Long duration stabilization of porous silicon membranes in physiological media: Application for implantable reactors.

Abstract

The natural biodegradabilty of porous silicon (pSi) in physiological media limits its wider usage for implantable systems. We report the stabilization of porous silicon (pSi) membranes by chemical surface oxidation using RCA1 and RCA2 protocols, which was followed by a PEGylation process using a silane-PEG. These surface modifications stabilized the pSi to allow a long period of immersion in PBS, while leaving the pSi surface sufficiently hydrophilic for good filtration and diffusion of several biomolecules of different sizes without any blockage of the pSi structure. The pore sizes of the pSi membranes were between 5 and 20 nm, with the membrane thickness around 70 μm.
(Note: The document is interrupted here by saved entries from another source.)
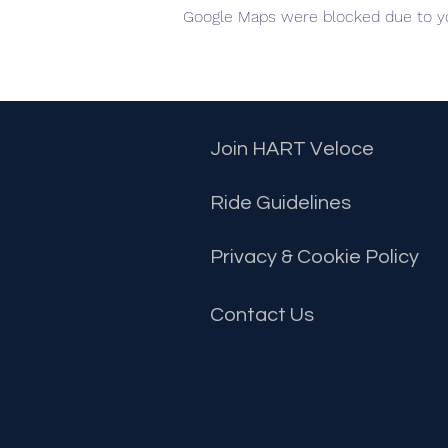
Google Maps were blocked due to you
Join HART Veloce
Ride Guidelines
Privacy & Cookie Policy
Contact
Us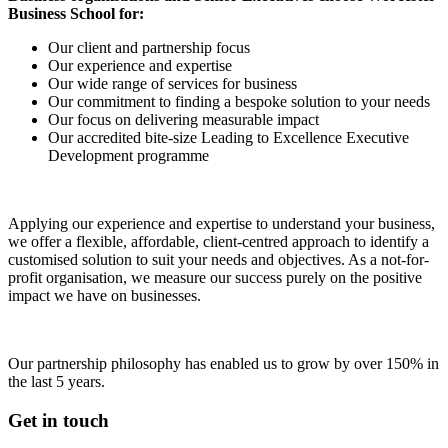
Business School for:
Our client and partnership focus
Our experience and expertise
Our wide range of services for business
Our commitment to finding a bespoke solution to your needs
Our focus on delivering measurable impact
Our accredited bite-size Leading to Excellence Executive
Development programme
Applying our experience and expertise to understand your business,
we offer a flexible, affordable, client-centred approach to identify a
customised solution to suit your needs and objectives. As a not-for-
profit organisation, we measure our success purely on the positive
impact we have on businesses.
Our partnership philosophy has enabled us to grow by over 150% in
the last 5 years.
Get in touch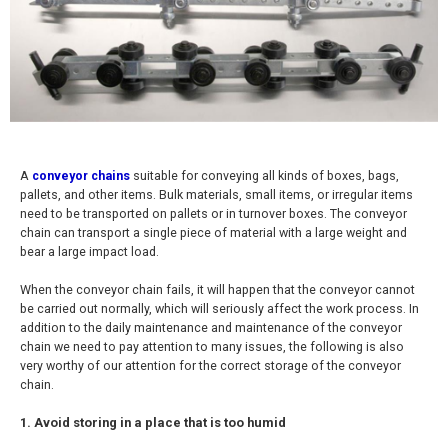
A
conveyor chains
suitable for conveying all kinds of boxes, bags,
pallets, and other items. Bulk materials, small items, or irregular items
need to be transported on pallets or in turnover boxes. The conveyor
chain can transport a single piece of material with a large weight and
bear a large impact load.
When the conveyor chain fails, it will happen that the conveyor cannot
be carried out normally, which will seriously affect the work process. In
addition to the daily maintenance and maintenance of the conveyor
chain we need to pay attention to many issues, the following is also
very worthy of our attention for the correct storage of the conveyor
chain.
1. Avoid storing in a place that is too humid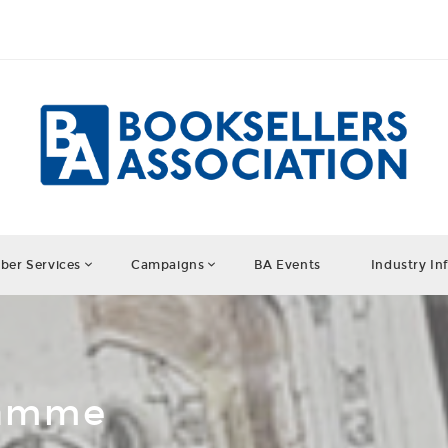
er Services
Campaigns
BA Events
Industry In
ramme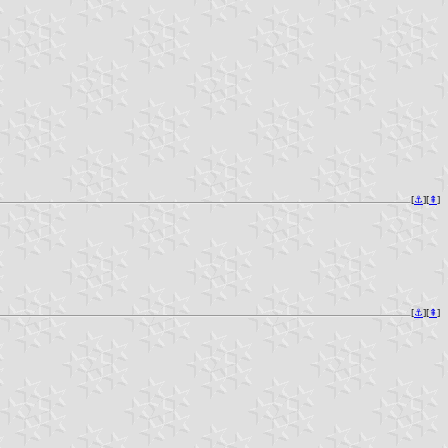
[
⚓︎
][
⇞
]
[
⚓︎
][
⇞
]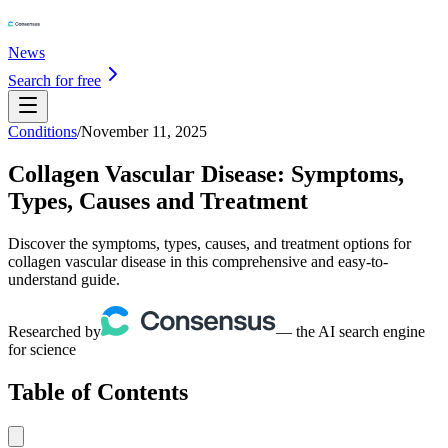
News
Search for free
Conditions
/
November 11, 2025
Collagen Vascular Disease: Symptoms,
Types, Causes and Treatment
Discover the symptoms, types, causes, and treatment options for
collagen vascular disease in this comprehensive and easy-to-
understand guide.
Researched by
— the AI search engine
for science
Table of Contents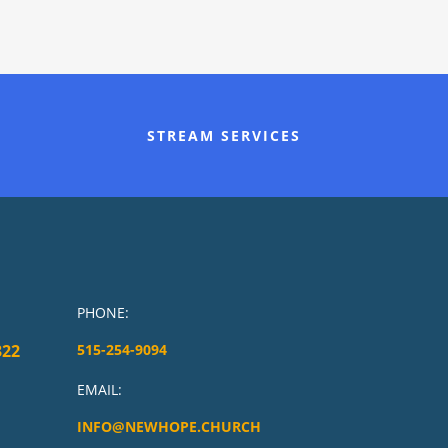
STREAM SERVICES
PHONE:
322
515-254-9094
EMAIL:
INFO@NEWHOPE.CHURCH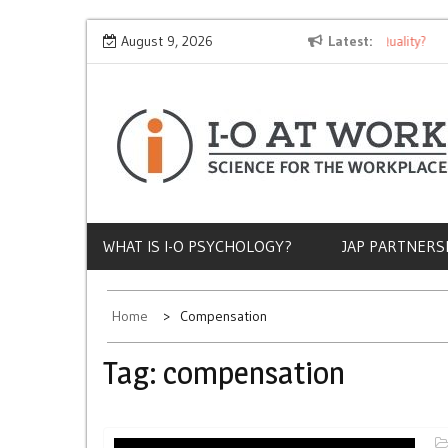
Skip
Why Does Socioeconomic Status Influence Job Quality?
August 9, 2026
Latest
The
to
content
WHAT IS I-O PSYCHOLOGY?
JAP PARTNERS
Home
Compensation
Tag:
compensation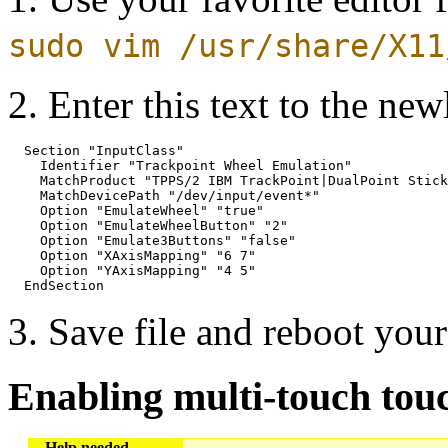
sudo vim /usr/share/X11
2. Enter this text to the ne
  Section "InputClass"

    Identifier "Trackpoint Wheel Emulation"

    MatchProduct "TPPS/2 IBM TrackPoint|DualPoint Stick
    MatchDevicePath "/dev/input/event*"

    Option "EmulateWheel" "true"

    Option "EmulateWheelButton" "2"

    Option "Emulate3Buttons" "false"

    Option "XAxisMapping" "6 7"

    Option "YAxisMapping" "4 5"

3. Save file and reboot your
Enabling multi-touch tou
Help needed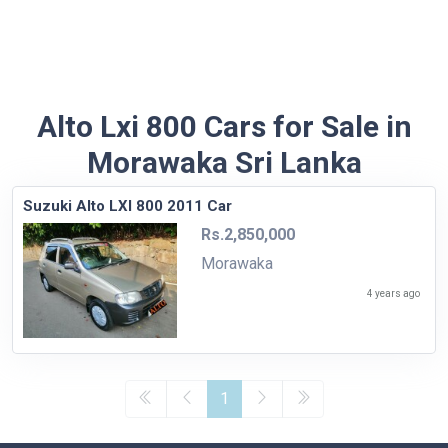
Alto Lxi 800 Cars for Sale in
Morawaka Sri Lanka
Suzuki Alto LXI 800 2011 Car
Rs.2,850,000
Morawaka
4 years ago
1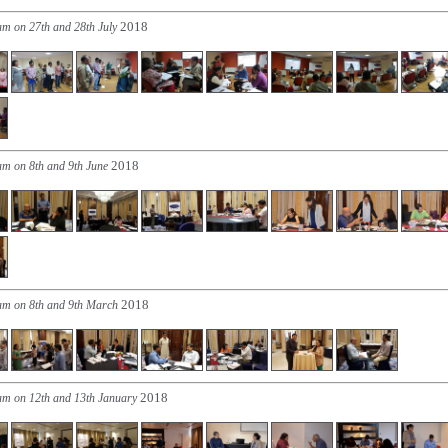
2018
am on 27th and 28th July
2018
am on 8th and 9th June
2018
ram on 8th and 9th March
2018
ram on 12th and 13th January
The diffusion coefficient for fluorescein through the membrane was 2 × 10-10 cm2 s-1, and for glucose was 2.2 × 10-9 cm2 s-1. The pSi membrane maintained that level of glucose diffusion for one month of immersion in PBS. After 2 months immersion in PBS the pSi membrane continued to operate, but with a reduced glucose diffusion coefficient. The chemical stabilization of pSi membranes provided almost 1 week stable and functional biomolecule transport in blood plasma and opens the possibility for its short-term implantation as a diffusion membrane in biocompatible systems.